Now student enrollment is up
to 885, Hauptner said,
adding that number will
increase to over 1,100 for
the 2011-2012 school year. Hauptner, 64, said G-Star boasts the largest movie studio in the state. "We're bigger than Universal," Hauptner said of the studio at the Orlando theme park. "We just don't have the rides." The school also has formed a partnership with Florida State University film school and Digital Domain to create a career path for students interested in getting a job in big screen digital effects. Digital Domain, a visual effects and animation company, was founded by Avatar director James Cameron and the late special effects master, Stan Winston (Jurassic Park).
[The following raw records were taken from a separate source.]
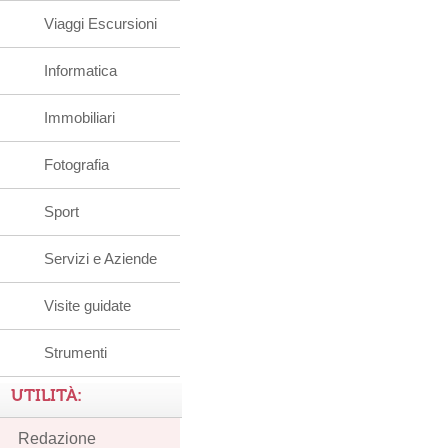
Viaggi Escursioni
Informatica
Immobiliari
Fotografia
Sport
Servizi e Aziende
Visite guidate
Strumenti
UTILITÀ:
Redazione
The company has created effects for over 60 movies, including Titanic, Tron: Legacy and the Transformers films, and is building a site on Okeechobee Boulevard and Dixie Highway in West Palm Beach along with an animation studio in Port St. Lucie. "This is the perfect story for Today," said Sylvie Haller, a Today producer. "The kids are getting a great education and learning all the basics, but they're also learning about the world of entertainment through some real, hands-on experience." That was definitely the case for Sandra Figueroa, a 16-year-old 11th-grader. Figueroa, who wants to be an entertainment lawyer, co-directored a glitzy Ferrari car commercial as NBC's cameras rolled. Figueroa shouted directions at two hunky male models (she even instructed one to be more animated), helped set up shots and handed out bottled water. "I really loved the experience," Figueroa said. "I've never worked on anything this big."